------ Data in this exercise ------

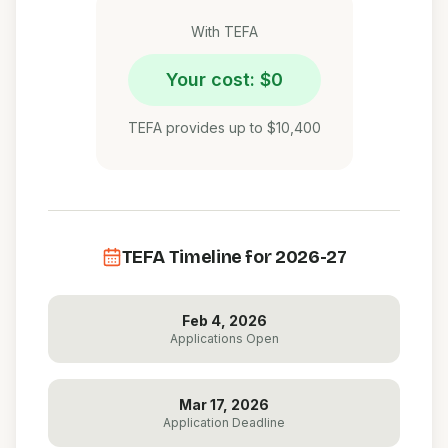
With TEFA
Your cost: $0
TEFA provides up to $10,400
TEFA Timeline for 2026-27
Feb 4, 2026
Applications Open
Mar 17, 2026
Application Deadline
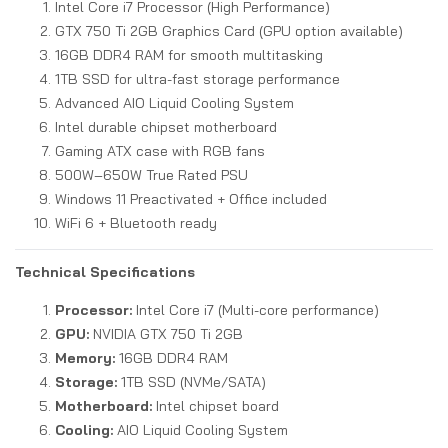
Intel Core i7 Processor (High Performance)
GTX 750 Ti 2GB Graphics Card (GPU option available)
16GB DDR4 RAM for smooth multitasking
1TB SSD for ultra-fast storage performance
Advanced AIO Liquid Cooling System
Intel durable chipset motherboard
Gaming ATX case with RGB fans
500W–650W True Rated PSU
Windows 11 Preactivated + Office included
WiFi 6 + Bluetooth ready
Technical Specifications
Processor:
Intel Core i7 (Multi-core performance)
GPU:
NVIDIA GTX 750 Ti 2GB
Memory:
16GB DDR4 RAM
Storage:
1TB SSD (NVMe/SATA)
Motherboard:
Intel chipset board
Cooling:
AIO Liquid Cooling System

------
------ Data in this exercise ------

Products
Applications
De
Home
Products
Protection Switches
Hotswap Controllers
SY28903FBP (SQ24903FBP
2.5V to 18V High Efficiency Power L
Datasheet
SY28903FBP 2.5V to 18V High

------

What the task asks —
Within the entries above, work out how many lines contain the word "System". The number alone is the answer.

Task response —
2